Sebagai tetangganya rakyat Palestina yang hingga kini masih menderita dengan siksaan Israel laknat nan durjana, Mesir kini menjadi salah satu negara yang paling disorot oleh mata dunia. Bukan tanpa alasan, sebab Mesir adalah satu-satunya negara yang jalur daratnya berbatasan langsung dengan kamp pengungsian Rafah yang kini menjadi saksi bisu pembantaian massal ribuan manusia yang tidak bersalah.
Karenanya, langkah politik dan strategis Mesir sangatlah dinanti, khususnya bagi banyak masyarakat muslim di berbagai belahan dunia. Namun yaa bisa dikatakan, hingga kini Mesir cenderung mengambil langkah aman dan tidak terlalu banyak mengambil tindakan berani dalam membantu urusan kaum muslim di Palestina sana.

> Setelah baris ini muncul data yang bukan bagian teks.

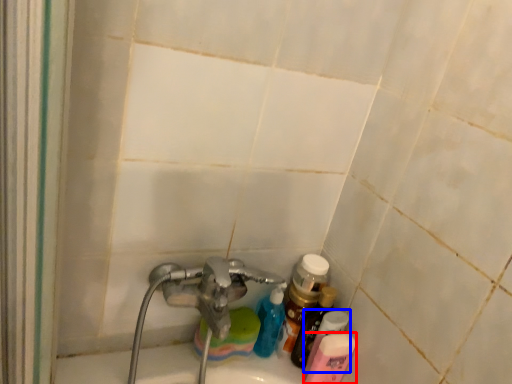 Question: Among these objects, which one is nearest to the camera, toiletry (highlighted by a red box) or toiletry (highlighted by a blue box)?

Choices:
 (A) toiletry
 (B) toiletry

Answer: (A) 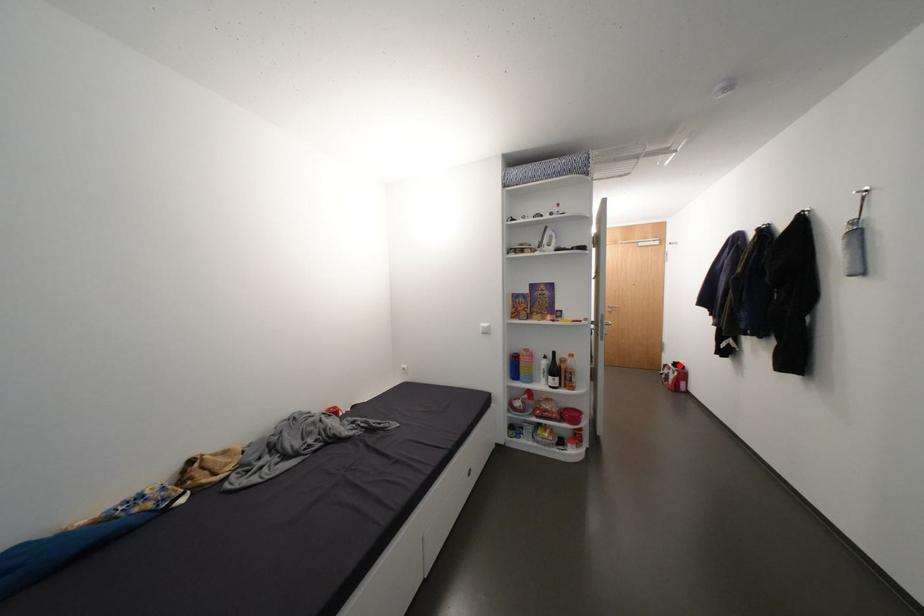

Membantu akses pengiriman bantuan, donasi dengan berbagai bentuknya, dan pernyataan mengutuk serangan Israel sajalah yang mungkin baru terlihat secara zahir mengenai langkah apa yang telah pemerintah Mesir buat. Bahkan, untuk membuka pintu perbatasan saja, masih enggan dengan berbagai alasannya. Ada banyak faktor memang yang melandasi keputusan-keputusan tersebut.

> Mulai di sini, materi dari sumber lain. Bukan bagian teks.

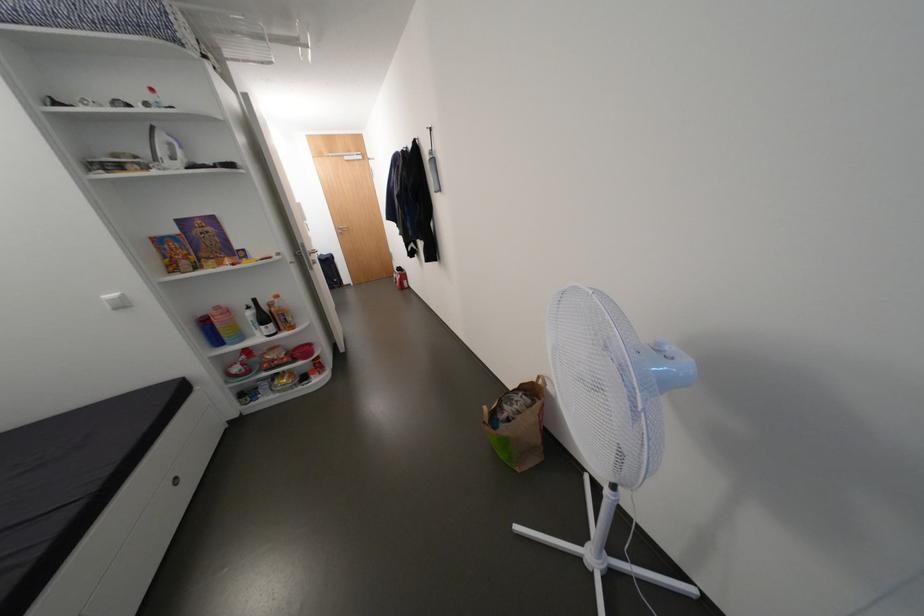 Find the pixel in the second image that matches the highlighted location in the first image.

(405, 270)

Padahal… tahukah angtum, bahwa sebenarnya Mesir dan Israel itu dulu sempat bersitegang hingga berperang? Iya, bahkan tidak hanya sekali! Melainkan ada empat perang besar yang melibatkan Mesir dan juga Israel. Perang apa sajakah itu? Kuy simak penjelasannya di bawah ini!

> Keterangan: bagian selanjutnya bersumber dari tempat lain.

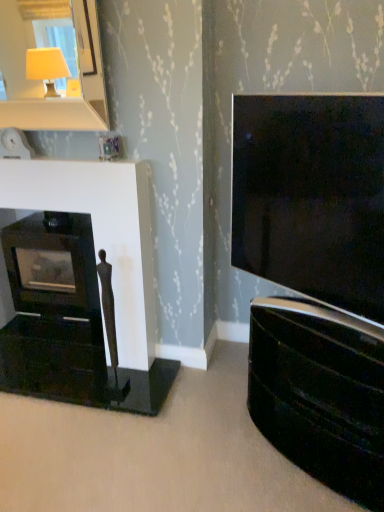 Where is `free region under white glossy mirror at upper left (from a real-world perspective)`? Image resolution: width=384 pixels, height=512 pixels. free region under white glossy mirror at upper left (from a real-world perspective) is located at coordinates (61, 157).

1. Perang Arab-Israel 1948
Yang pertama, sesuai dengan namanya, pertumpahan darah yang terjadi antara Mesir dan Israel ini sebenarnya bukan peperangan antara negeri piramida melawan negara Yahudi secara khusus. Melainkan antara bangsa Arab secara umum menghadapi bangsa yang kelakuannya kadang bikin playing victim tersebut.
Eh, tapi kok bisa sih bangsa Arab kala itu secara keroyokan bertempur melawan Yahudi? Jadi gini ges… Salah satu faktor utama terjadinya perang yang berlangsung kurang lebih selama 10 bulan ini adalah adanya kemerdekaan Israel pada 14 Mei 1948 yang diumumkan oleh David Ben-Gurion atas restu PBB melalui sebuah keputusan bernama Resolusi 181.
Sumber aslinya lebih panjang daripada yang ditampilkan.